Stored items
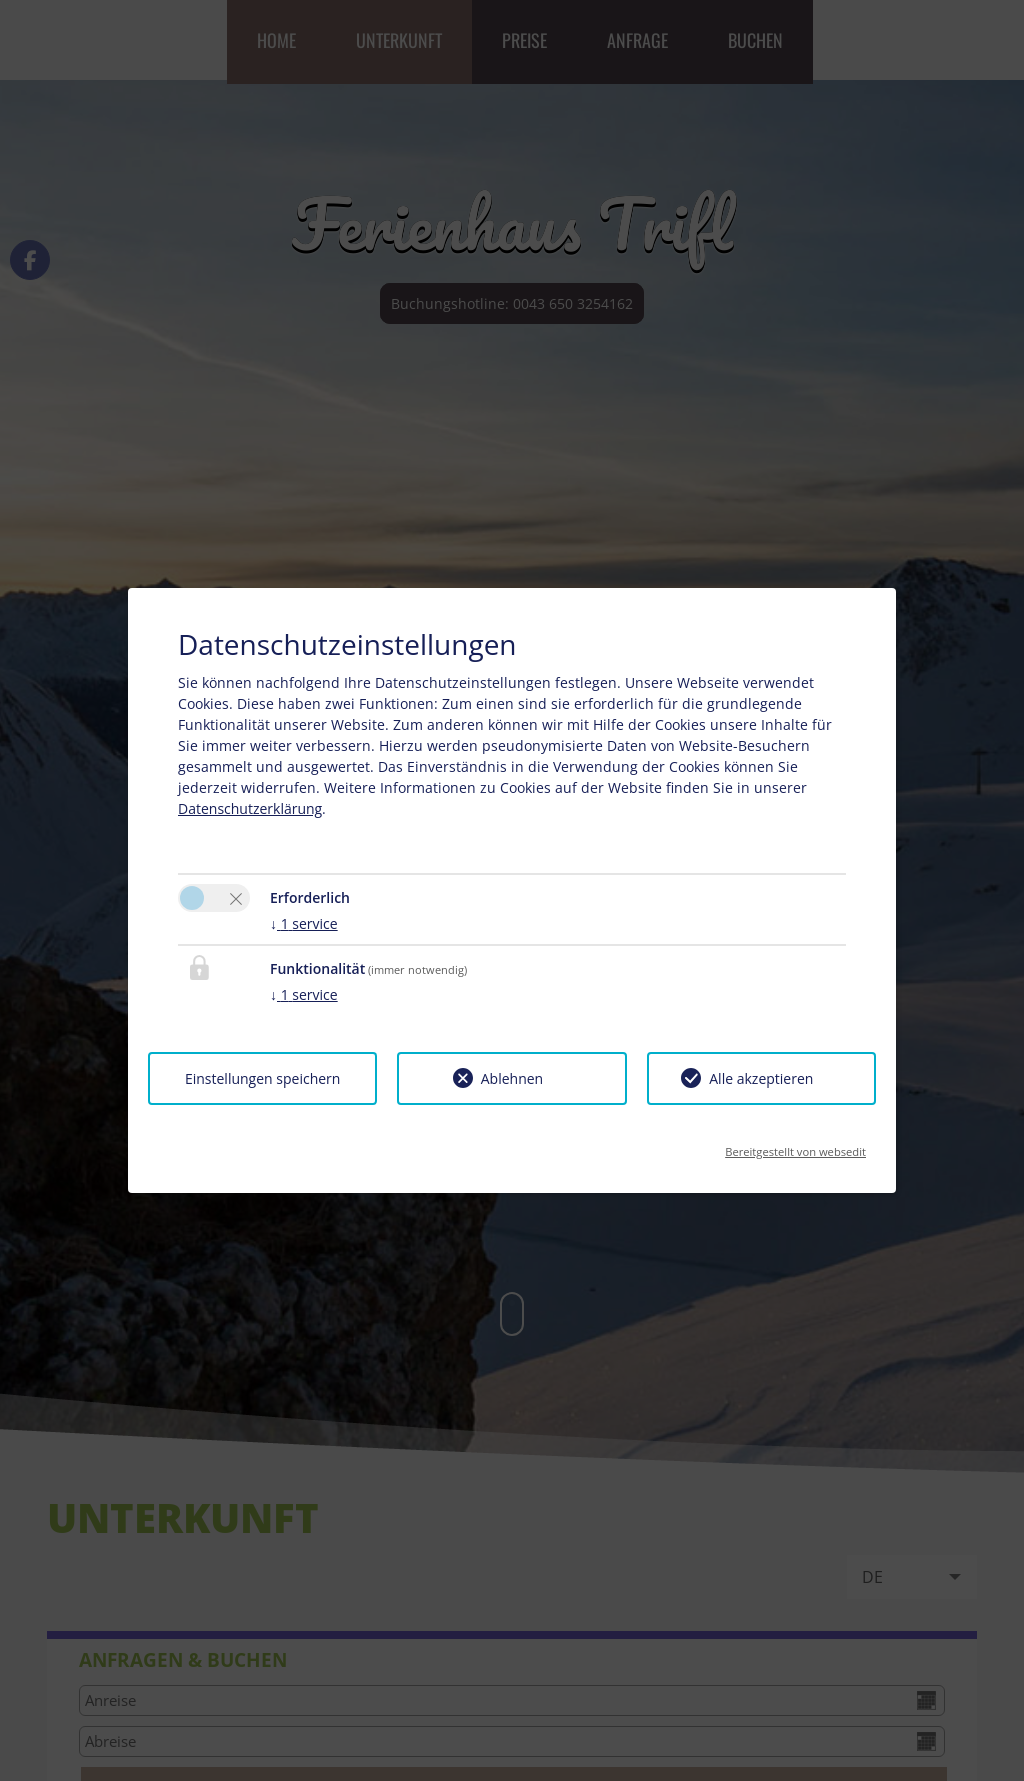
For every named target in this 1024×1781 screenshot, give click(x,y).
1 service (304, 923)
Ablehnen (512, 1078)
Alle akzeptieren (761, 1078)
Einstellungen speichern (262, 1078)
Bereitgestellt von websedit (795, 1145)
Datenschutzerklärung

Work to complete> Where a picture appears, skip it and copy the rest of the data word for word.

Solution below>
For every named target in this 1024×1781 screenshot, give click(x,y).
1 service (304, 923)
Ablehnen (512, 1078)
Alle akzeptieren (761, 1078)
Einstellungen speichern (262, 1078)
Bereitgestellt von websedit (795, 1145)
Datenschutzerklärung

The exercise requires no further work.